◆ Exercise prompt ◆
An exact copy of every entry is needed, without the pictures.

◆ Given entries ◆
───

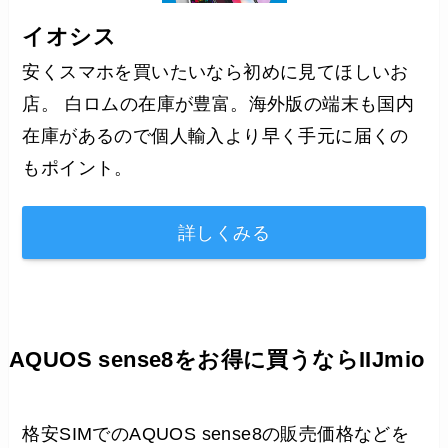
イオシス
安くスマホを買いたいなら初めに見てほしいお
店。 白ロムの在庫が豊富。海外版の端末も国内
在庫があるので個人輸入より早く手元に届くの
もポイント。
詳しくみる
AQUOS sense8をお得に買うならIIJmio
格安SIMでのAQUOS sense8の販売価格などを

───

◆ Result of the task ◆
イオシス
安くスマホを買いたいなら初めに見てほしいお
店。 白ロムの在庫が豊富。海外版の端末も国内
在庫があるので個人輸入より早く手元に届くの
もポイント。
詳しくみる
AQUOS sense8をお得に買うならIIJmio
格安SIMでのAQUOS sense8の販売価格などを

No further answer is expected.